とため息を吐いていると、突然鞄に入れて置いたスマートフォンが振動した。
大方、電話をかけてきた相手に見当がつくが、それでもスマホを取り出し通話に出た。
すると案の定、期待通りの声が聞こえてくる。
「もしもし? 今、私は学校の最寄り駅にいるよ」
「……はいはい、分かりました。ていうか、前に俺、君に言わなかったっけ? いちいち自分がどこにいるか現状報告する通話を寄こしてくるなって」
「……また電話するね」
ツーっと、スマホ越しに通話が切れた音が鳴る。
俺はため息を吐きながら、スマホを鞄に戻し数歩歩いた。
すると再び電話が鳴る。
俺はイラつき、声を少し高ぶらせながら通話に出る。
「ハイハイ、何ですか」
「もしもし? 今、私は学校の坂道の前にいるよ?」
「だからあ、君がどこにいるかとかどうでもいいんだって」
「……また電話するね」
ツーっと再び電話が切れる音が。痺れを切らした俺はスマホの充電を落とし、カバンの一番深い所に突っ込んだ。しかし数秒後、確かに切断したはずのスマホが再びバイブした。

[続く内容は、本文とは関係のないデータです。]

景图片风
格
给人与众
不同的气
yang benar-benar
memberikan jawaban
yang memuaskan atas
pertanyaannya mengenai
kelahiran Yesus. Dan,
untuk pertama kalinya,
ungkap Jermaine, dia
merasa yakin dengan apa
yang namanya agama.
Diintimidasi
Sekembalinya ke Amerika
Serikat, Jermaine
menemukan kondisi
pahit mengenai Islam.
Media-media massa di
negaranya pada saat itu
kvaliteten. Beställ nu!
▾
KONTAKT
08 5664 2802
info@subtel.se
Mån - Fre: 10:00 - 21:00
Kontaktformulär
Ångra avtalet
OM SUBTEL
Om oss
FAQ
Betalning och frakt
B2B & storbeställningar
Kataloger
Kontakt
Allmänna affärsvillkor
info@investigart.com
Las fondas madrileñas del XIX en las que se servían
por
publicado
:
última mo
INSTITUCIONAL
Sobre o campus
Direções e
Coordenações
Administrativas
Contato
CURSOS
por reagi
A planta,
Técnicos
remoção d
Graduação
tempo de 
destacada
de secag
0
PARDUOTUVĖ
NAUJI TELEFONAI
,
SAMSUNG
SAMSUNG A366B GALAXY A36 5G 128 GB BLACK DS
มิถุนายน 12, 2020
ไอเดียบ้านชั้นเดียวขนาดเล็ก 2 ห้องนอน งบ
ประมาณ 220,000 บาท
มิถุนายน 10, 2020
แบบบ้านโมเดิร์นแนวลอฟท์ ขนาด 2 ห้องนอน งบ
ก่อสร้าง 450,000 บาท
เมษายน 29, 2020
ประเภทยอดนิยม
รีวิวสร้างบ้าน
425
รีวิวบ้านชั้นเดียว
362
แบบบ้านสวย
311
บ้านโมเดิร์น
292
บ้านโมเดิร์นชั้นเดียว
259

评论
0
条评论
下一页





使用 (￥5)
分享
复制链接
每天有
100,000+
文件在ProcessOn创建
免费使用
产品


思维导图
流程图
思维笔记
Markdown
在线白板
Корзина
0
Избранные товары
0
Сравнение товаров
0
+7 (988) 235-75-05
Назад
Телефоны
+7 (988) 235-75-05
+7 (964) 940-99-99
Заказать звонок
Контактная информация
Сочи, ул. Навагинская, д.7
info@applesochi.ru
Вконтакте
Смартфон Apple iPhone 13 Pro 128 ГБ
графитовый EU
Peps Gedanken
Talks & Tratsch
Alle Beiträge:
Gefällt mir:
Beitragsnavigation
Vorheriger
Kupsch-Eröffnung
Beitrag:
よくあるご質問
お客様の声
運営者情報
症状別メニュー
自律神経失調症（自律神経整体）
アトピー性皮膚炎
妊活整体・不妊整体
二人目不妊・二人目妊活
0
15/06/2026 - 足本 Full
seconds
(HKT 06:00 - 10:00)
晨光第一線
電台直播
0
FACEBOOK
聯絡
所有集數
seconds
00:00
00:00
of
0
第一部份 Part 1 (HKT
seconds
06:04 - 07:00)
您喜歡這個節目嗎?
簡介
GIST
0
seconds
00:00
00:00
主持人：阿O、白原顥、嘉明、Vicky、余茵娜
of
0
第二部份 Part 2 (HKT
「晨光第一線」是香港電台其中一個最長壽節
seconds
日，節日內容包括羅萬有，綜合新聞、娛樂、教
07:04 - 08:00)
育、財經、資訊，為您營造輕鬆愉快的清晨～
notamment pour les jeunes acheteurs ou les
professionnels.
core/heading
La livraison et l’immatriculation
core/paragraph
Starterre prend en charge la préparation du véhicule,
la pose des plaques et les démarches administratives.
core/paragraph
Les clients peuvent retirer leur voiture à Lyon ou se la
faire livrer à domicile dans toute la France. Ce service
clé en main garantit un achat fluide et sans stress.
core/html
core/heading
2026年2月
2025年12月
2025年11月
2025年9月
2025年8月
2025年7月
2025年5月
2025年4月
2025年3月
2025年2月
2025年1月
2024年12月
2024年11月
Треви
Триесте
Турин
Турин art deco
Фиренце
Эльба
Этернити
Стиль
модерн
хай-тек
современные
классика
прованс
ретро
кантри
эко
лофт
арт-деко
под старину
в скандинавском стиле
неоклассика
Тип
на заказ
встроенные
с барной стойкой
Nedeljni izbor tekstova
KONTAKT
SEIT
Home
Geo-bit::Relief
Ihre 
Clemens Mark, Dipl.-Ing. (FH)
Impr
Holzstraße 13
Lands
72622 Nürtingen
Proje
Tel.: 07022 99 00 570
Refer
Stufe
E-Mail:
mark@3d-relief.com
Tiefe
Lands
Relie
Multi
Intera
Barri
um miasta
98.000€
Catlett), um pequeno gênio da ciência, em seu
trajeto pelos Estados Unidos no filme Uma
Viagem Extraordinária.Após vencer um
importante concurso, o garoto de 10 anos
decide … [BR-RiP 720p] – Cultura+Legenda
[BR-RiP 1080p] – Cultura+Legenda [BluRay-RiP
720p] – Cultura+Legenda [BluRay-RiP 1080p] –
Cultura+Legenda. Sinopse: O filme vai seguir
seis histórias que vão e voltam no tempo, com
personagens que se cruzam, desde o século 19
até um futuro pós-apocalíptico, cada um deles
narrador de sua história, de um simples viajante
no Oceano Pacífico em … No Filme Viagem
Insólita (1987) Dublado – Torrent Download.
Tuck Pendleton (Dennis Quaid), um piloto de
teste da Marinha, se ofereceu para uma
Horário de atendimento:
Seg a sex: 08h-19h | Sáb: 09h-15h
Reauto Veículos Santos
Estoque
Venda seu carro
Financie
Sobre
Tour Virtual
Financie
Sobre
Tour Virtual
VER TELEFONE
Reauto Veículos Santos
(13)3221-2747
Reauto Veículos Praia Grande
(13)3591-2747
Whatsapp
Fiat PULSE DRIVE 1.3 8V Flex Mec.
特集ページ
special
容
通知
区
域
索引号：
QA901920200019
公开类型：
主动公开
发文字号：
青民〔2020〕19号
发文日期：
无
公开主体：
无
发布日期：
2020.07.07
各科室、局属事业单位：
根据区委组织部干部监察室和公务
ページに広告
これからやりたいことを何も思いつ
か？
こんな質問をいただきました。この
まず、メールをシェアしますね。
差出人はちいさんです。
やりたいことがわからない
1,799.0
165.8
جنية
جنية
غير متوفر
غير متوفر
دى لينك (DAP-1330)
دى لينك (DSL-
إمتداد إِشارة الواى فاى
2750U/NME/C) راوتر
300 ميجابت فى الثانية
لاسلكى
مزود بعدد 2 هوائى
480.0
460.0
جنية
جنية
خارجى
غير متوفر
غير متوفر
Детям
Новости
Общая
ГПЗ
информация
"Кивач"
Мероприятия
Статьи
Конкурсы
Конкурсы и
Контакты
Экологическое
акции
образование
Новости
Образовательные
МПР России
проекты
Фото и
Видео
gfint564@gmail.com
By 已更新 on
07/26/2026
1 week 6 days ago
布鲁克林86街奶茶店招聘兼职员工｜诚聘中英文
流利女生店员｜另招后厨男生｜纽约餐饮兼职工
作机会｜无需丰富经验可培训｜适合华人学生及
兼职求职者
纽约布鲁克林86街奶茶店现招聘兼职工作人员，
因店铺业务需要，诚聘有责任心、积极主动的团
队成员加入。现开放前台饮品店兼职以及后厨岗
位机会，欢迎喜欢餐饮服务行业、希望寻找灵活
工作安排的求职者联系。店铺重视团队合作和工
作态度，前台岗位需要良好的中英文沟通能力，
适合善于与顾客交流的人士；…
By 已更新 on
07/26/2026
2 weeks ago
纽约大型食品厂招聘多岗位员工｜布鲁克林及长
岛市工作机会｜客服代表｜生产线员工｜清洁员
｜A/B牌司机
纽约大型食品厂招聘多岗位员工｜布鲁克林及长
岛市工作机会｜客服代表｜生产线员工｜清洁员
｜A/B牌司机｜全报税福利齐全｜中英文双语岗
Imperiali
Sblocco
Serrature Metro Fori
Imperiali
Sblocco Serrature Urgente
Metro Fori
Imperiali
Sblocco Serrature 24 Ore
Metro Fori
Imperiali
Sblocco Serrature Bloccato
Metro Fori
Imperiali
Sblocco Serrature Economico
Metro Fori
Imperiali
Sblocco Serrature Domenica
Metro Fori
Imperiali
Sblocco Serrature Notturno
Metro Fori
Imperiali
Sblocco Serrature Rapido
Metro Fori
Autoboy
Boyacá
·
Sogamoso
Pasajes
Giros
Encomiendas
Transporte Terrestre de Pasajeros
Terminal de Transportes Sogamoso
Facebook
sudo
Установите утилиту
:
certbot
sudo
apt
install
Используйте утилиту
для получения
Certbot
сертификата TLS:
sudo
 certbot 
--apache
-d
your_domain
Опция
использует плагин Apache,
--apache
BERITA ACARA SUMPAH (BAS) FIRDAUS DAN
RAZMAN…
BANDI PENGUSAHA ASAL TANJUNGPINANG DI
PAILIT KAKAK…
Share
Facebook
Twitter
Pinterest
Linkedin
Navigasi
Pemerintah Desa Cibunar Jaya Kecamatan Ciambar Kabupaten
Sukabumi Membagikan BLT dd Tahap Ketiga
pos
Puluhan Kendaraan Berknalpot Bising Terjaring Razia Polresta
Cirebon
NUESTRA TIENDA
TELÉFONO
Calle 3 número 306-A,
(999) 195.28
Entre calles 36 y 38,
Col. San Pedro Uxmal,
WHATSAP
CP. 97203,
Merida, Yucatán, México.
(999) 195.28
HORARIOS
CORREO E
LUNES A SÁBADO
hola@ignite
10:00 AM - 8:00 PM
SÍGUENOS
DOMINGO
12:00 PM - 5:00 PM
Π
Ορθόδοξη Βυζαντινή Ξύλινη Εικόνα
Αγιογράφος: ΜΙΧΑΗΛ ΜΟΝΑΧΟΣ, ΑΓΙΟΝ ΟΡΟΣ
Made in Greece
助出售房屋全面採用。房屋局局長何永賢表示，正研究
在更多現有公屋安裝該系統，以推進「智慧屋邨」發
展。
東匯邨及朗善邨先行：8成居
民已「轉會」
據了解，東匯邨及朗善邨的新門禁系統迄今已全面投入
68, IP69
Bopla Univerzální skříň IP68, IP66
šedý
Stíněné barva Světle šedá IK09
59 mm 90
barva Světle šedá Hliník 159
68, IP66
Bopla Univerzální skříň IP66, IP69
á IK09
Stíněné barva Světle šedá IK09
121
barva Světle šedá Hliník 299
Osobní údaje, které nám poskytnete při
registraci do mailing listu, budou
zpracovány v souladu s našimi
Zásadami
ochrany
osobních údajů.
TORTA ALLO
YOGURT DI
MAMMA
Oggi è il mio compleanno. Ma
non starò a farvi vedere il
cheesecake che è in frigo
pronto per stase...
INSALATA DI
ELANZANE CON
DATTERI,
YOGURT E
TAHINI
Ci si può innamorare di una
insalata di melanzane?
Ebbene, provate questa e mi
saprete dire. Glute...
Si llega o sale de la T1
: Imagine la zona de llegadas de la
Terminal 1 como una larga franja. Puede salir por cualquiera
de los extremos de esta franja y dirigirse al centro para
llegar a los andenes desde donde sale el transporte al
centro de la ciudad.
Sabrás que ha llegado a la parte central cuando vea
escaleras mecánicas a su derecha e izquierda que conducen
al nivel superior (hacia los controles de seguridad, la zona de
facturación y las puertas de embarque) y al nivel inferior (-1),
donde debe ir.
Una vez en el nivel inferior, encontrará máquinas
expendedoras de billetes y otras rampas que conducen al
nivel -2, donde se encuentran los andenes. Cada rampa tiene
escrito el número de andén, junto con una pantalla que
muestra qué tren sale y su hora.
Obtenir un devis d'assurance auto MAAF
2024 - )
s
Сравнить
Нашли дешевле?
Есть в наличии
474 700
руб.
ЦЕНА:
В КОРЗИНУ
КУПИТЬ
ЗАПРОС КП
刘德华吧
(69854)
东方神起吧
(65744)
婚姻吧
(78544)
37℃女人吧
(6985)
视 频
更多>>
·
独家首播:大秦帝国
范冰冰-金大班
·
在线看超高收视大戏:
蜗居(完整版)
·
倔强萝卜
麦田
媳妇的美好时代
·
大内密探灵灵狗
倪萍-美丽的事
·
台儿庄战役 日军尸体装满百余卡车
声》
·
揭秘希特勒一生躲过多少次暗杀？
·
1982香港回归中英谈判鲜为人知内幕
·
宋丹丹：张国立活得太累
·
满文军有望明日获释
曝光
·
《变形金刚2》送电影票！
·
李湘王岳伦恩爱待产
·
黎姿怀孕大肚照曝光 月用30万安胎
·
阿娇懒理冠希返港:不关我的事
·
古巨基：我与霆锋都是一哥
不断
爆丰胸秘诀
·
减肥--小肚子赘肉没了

だんまりを決めてやろうと覚悟して、スマホの着信を受け取らない。
しかし、スマホは永遠とバイブし続ける。
俺が通話に出るまで、永遠に。
下駄箱の前にまで到達した俺は、眉間に皺を寄せてブちぎれながら通話に出ることにした。
「だ か ら。 通話はいらねえって言ってんだろ!!」
「うん。もう必要ないね。だって私……」
通話の音声が途切れ、自分の背後から少女の声がした。
「も う あ な た の う し ろ に い る も ん」
冷や汗がぶわっと湧き出る。
後ろを振り向くとそこには、自分より頭一つ分ほど小さい背丈の女子生徒がいた。
ボブ型にカットした可愛らしい綺麗な黒髪。
片目は眼帯により隠れ見えず、もう片方の裸眼も前髪で隠れていて見えないが、その赤色のルビーのような瞳が前髪の間からうっすらと輝いて見えた……時にはもうすでに遅かった。
背中の下腹部に猛烈な痛みを感じる。
手の平を添えてみると温かみのある体温を感じた。
手の平を確認すると、そこには、朱色の液体が。
そう、紛れもなく、俺の流血だ。
背後の少女はワナワナと震えながら、
ピンク色に染まった小さな可愛らしい出刃包丁を握り締めている。
俺はそれを確認すると、目を細めながらゆっくりとその場に倒れた。
「あ……し……死んじゃった……でも……私、悪くないよね……だって……愛する彼女の……電話に……三コールも……待たせて……出るなんて……あり得ないもんね⁉」
その少女が何を喋っているのか分からないが、擦れた意識の中で彼女が猛烈に俺に対し怒りを感じ、同時にとてつもなく俺に執着していることだけは理解できた。
これだから。
妖怪やら怪異と関わるのは嫌なんだ。